Accept the education that is being provided by the advisors and don’t be afraid to continue to ask questions until you feel you have an understanding of the planning options being presented.

At that point, the fear will dissipate and you will be able to move forward in confidence with making these decisions for your future.

Grace B. Ghezzi,


Grace B. Ghezzi Consulting, LLC

Q. What is the first thing women should consider in regards to their finances during a time of transition in their lives?

A. Assess your short-term cash flow situation. What are your bank and investment account balances? What are your debts and payment terms? What are your income sources, and what do you spend? Develop a plan to give you peace of mind financially, then take a deep breath and move forward with it.

Q. What action do you wish all women would take to improve their relationship with their finances?

A. Become involved and be aware of your finances. Assess your insurance, investment, income tax, retirement plan cash flow and estate plan. Save for retirement, create an emergency fund, and pay down debt. Work with a financial planning professional, or meet with professionals you have in place. Your insurance agent, investment advisor, CPA, and attorney are resources you should take advantage of.

Marquette Payton

Associate Retirement Director

Janus Henderson

Q. What surprises you most about women's relationship with their finances?

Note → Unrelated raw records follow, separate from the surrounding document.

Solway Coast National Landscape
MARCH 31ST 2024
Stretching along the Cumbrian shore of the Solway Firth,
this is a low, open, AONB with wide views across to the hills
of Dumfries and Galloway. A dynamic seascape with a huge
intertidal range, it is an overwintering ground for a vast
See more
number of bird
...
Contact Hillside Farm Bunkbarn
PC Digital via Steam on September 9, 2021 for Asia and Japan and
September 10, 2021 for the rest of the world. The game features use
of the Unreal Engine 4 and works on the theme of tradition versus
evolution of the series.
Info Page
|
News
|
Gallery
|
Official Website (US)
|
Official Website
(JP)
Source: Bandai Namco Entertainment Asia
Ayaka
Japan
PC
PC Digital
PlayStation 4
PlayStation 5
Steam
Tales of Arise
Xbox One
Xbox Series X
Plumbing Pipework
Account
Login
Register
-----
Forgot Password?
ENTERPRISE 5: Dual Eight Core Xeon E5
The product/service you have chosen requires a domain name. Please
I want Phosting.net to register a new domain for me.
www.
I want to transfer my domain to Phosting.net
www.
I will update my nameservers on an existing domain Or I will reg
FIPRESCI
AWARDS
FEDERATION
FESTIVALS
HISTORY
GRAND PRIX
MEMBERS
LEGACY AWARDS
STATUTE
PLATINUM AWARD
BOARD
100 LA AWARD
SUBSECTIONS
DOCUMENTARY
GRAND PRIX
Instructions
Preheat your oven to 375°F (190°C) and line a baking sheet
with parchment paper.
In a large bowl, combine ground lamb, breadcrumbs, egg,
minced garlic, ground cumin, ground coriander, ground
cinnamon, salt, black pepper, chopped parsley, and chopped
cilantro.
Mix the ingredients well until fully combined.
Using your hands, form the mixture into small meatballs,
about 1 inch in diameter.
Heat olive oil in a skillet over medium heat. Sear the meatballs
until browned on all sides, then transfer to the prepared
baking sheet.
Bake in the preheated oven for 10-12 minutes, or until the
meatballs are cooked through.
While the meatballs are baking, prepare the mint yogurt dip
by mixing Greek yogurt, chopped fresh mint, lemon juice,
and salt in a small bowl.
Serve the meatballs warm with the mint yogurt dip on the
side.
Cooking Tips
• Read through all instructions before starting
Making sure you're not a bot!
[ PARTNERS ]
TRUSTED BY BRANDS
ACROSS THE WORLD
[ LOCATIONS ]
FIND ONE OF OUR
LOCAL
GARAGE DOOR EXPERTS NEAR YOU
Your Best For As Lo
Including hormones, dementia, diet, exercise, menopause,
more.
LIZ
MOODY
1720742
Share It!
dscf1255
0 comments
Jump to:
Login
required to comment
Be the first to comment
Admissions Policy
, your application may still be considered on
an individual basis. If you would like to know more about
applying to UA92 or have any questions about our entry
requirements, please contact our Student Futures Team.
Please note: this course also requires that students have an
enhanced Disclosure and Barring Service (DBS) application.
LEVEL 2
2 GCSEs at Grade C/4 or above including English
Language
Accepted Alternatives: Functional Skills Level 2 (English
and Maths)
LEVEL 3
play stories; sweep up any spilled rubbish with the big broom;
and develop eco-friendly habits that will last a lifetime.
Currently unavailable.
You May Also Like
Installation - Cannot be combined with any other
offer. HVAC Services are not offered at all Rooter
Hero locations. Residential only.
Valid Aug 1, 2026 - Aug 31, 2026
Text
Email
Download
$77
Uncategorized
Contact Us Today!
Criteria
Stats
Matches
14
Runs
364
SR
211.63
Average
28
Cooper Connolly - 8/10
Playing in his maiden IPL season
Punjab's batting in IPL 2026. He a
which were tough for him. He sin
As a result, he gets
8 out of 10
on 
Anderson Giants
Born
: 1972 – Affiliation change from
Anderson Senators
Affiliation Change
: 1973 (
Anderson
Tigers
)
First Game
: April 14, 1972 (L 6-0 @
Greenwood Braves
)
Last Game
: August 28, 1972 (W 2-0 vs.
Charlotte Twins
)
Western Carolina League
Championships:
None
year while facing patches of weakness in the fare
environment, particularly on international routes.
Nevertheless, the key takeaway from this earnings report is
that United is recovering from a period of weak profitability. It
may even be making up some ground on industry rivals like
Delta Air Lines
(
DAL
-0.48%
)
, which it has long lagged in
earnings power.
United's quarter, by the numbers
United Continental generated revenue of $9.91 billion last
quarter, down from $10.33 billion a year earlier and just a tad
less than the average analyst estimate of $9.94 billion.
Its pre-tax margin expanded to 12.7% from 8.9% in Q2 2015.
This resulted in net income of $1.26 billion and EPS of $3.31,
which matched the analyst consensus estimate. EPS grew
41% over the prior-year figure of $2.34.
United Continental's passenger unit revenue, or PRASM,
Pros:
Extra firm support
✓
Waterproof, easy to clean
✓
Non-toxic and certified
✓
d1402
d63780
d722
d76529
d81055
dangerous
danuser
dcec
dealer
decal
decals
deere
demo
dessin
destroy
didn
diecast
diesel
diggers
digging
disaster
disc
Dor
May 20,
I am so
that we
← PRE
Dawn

A. I think the biggest surprise is the amount of stress and lack of control that women feel when it comes to handling their finances regardless of income or age. This is particularly noteworthy considering that 90% of women will be solely responsible for the household finances at some point in their lives.

Q. What action do you wish all women would take to improve their relationship with their finances?


I think it is important for women to recognize that financial literacy is a skill that is built over time and that they don’t have to go at it alone. Having a financial professional to help her navigate what may feel like murky waters will empower her to have a more positive relationship with finances, which will help bring about feelings of control and alleviate stress.